Generative Adversarial Networks for Stain Normalisation in Histopathology
Jack Breen, Kieran Zucker, Katie Allen, Nishant Ravikumar, Nicolas M., Orsi

TL;DR
This paper reviews the use of generative adversarial networks (GANs) for stain normalisation in digital pathology, highlighting their advantages, challenges, and the ongoing search for the most effective approach to improve AI model robustness.
Contribution
It provides a comprehensive overview of GAN-based stain normalisation techniques and discusses their comparative performance and computational demands.
Findings
GAN methods generally outperform non-GAN approaches
No single method is best; performance varies by scenario
GANs require higher computational resources
Abstract
The rapid growth of digital pathology in recent years has provided an ideal opportunity for the development of artificial intelligence-based tools to improve the accuracy and efficiency of clinical diagnoses.

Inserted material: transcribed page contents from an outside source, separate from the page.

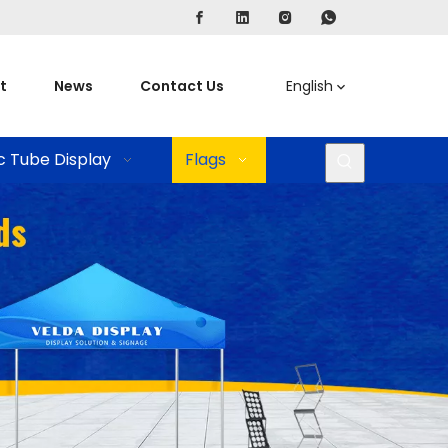
t
News
Contact Us
English
c Tube Display
Flags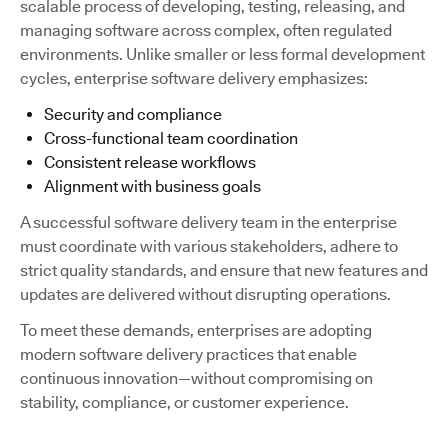
scalable process of developing, testing, releasing, and
managing software across complex, often regulated
environments. Unlike smaller or less formal development
cycles, enterprise software delivery emphasizes:
Security and compliance
Cross-functional team coordination
Consistent release workflows
Alignment with business goals
A successful software delivery team in the enterprise
must coordinate with various stakeholders, adhere to
strict quality standards, and ensure that new features and
updates are delivered without disrupting operations.
To meet these demands, enterprises are adopting
modern software delivery practices that enable
continuous innovation—without compromising on
stability, compliance, or customer experience.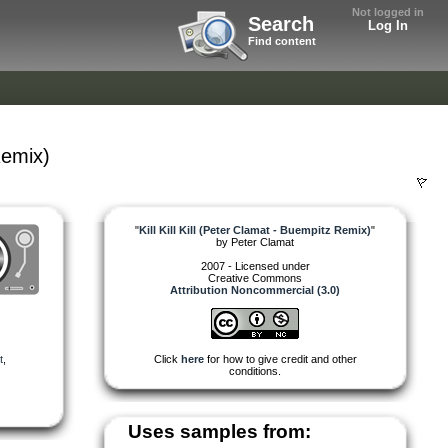
Not logged in
Search
Log In
Find content
Remix)
"
Kill Kill Kill (Peter Clamat - Buempitz Remix)
"
by
Peter Clamat
2007 - Licensed under
Creative Commons
Attribution Noncommercial (3.0)
t
,
Click
here
for how to give credit and other
conditions.
Uses samples from: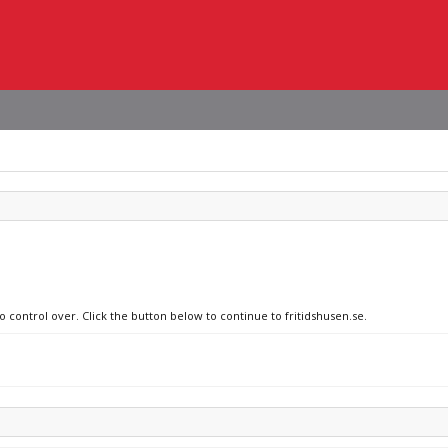
o control over. Click the button below to continue to fritidshusen.se.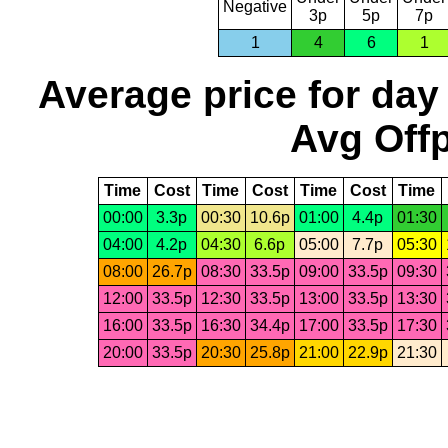
Negative
3p
5p
7p
1
4
6
1
Average price for day
Avg Offp
Time
Cost
Time
Cost
Time
Cost
Time
00:00
3.3p
00:30
10.6p
01:00
4.4p
01:30
04:00
4.2p
04:30
6.6p
05:00
7.7p
05:30
08:00
26.7p
08:30
33.5p
09:00
33.5p
09:30
12:00
33.5p
12:30
33.5p
13:00
33.5p
13:30
16:00
33.5p
16:30
34.4p
17:00
33.5p
17:30
20:00
33.5p
20:30
25.8p
21:00
22.9p
21:30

One of the significant roadblocks to current research is the high level of visual variability across digital pathology images, causing models to generalise poorly to unseen data. Stain normalisation aims to standardise the visual profile of digital pathology images without changing the structural content of the images. In this chapter, we explore different techniques which have been used for stain normalisation in digital pathology, with a focus on approaches which utilise generative adversarial networks (GANs). Typically, GAN-based methods outperform non-generative approaches but at the cost of much greater computational requirements. However, it is not clear which method is best…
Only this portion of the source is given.